#### Your task:
Locate and copy each line in the data that contains the word "accord".

** Record set follows **

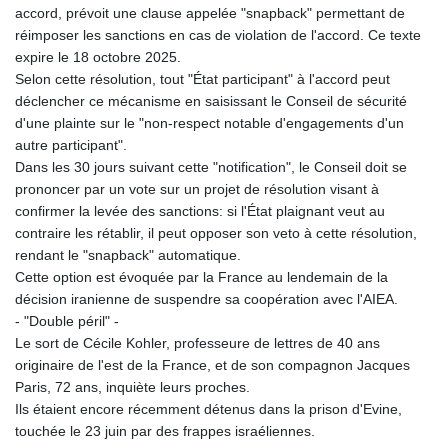
accord, prévoit une clause appelée "snapback" permettant de
réimposer les sanctions en cas de violation de l'accord. Ce texte
expire le 18 octobre 2025.
Selon cette résolution, tout "État participant" à l'accord peut
déclencher ce mécanisme en saisissant le Conseil de sécurité
d'une plainte sur le "non-respect notable d'engagements d'un
autre participant".
Dans les 30 jours suivant cette "notification", le Conseil doit se
prononcer par un vote sur un projet de résolution visant à
confirmer la levée des sanctions: si l'État plaignant veut au
contraire les rétablir, il peut opposer son veto à cette résolution,
rendant le "snapback" automatique.
Cette option est évoquée par la France au lendemain de la
décision iranienne de suspendre sa coopération avec l'AIEA.
- "Double péril" -
Le sort de Cécile Kohler, professeure de lettres de 40 ans
originaire de l'est de la France, et de son compagnon Jacques
Paris, 72 ans, inquiète leurs proches.
Ils étaient encore récemment détenus dans la prison d'Evine,
touchée le 23 juin par des frappes israéliennes.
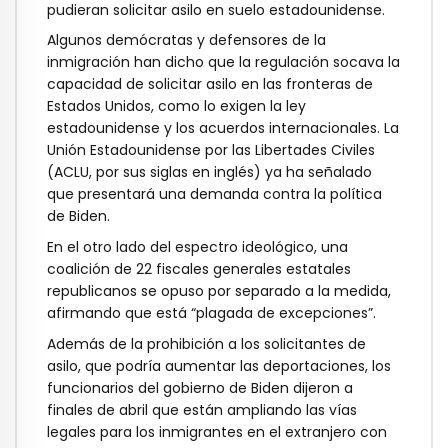
pudieran solicitar asilo en suelo estadounidense.
Algunos demócratas y defensores de la
inmigración han dicho que la regulación socava la
capacidad de solicitar asilo en las fronteras de
Estados Unidos, como lo exigen la ley
estadounidense y los acuerdos internacionales. La
Unión Estadounidense por las Libertades Civiles
(ACLU, por sus siglas en inglés) ya ha señalado
que presentará una demanda contra la política
de Biden.
En el otro lado del espectro ideológico, una
coalición de 22 fiscales generales estatales
republicanos se opuso por separado a la medida,
afirmando que está “plagada de excepciones”.
Además de la prohibición a los solicitantes de
asilo, que podría aumentar las deportaciones, los
funcionarios del gobierno de Biden dijeron a
finales de abril que están ampliando las vías
legales para los inmigrantes en el extranjero con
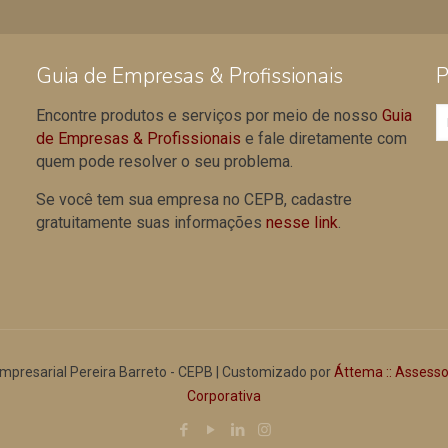
Guia de Empresas & Profissionais
P
Encontre produtos e serviços por meio de nosso
Guia
de Empresas & Profissionais
e fale diretamente com
quem pode resolver o seu problema.
Se você tem sua empresa no CEPB, cadastre
gratuitamente suas informações
nesse link
.
mpresarial Pereira Barreto - CEPB | Customizado por
Áttema :: Assess
Corporativa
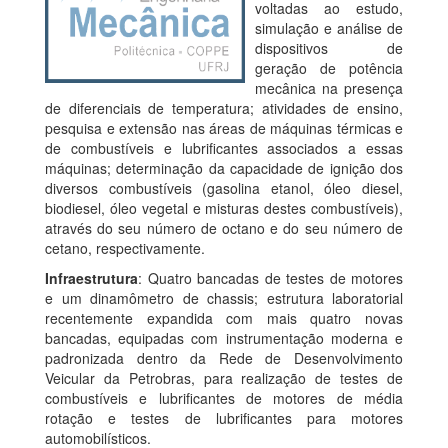
voltadas ao estudo,
simulação e análise de
dispositivos de
geração de potência
mecânica na presença
de diferenciais de temperatura; atividades de ensino,
pesquisa e extensão nas áreas de máquinas térmicas e
de combustíveis e lubrificantes associados a essas
máquinas; determinação da capacidade de ignição dos
diversos combustíveis (gasolina etanol, óleo diesel,
biodiesel, óleo vegetal e misturas destes combustíveis),
através do seu número de octano e do seu número de
cetano, respectivamente.
Infraestrutura
: Quatro bancadas de testes de motores
e um dinamômetro de chassis; estrutura laboratorial
recentemente expandida com mais quatro novas
bancadas, equipadas com instrumentação moderna e
padronizada dentro da Rede de Desenvolvimento
Veicular da Petrobras, para realização de testes de
combustíveis e lubrificantes de motores de média
rotação e testes de lubrificantes para motores
automobilísticos.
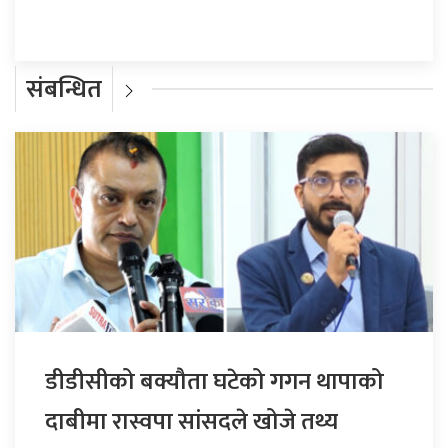
संबन्धित
डीडीसीको बक्यौता घटेको गगन थापाको
दाबीमा रास्वपा सांसदले खोजे तथ्य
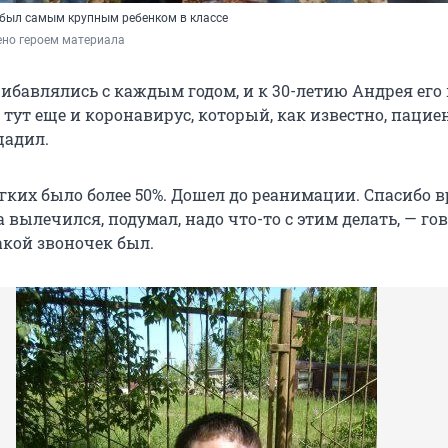
) был самым крупным ребенком в классе
ено героем материала
бавлялись с каждым годом, и к 30-летию Андрея его 
тут еще и коронавирус, который, как известно, пацие
щадил.
гких было более 50%. Дошел до реанимации. Спасибо 
 вылечился, подумал, надо что-то с этим делать, — гов
акой звоночек был.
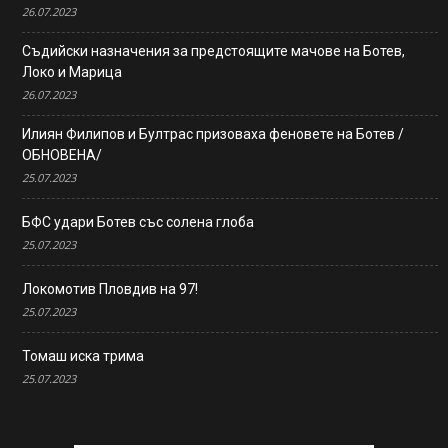
26.07.2023
Съдийски назначения за предстоящите мачове на Ботев,
Локо и Марица
26.07.2023
Илиян Филипов и Бултрас призоваха феновете на Ботев /
ОБНОВЕНА/
25.07.2023
БФС удари Ботев със солена глоба
25.07.2023
Локомотив Пловдив на 97!
25.07.2023
Томаш иска трима
25.07.2023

** End of Record set **

#### Answer to the problem:
accord, prévoit une clause appelée "snapback" permettant de
réimposer les sanctions en cas de violation de l'accord. Ce texte
Selon cette résolution, tout "État participant" à l'accord peut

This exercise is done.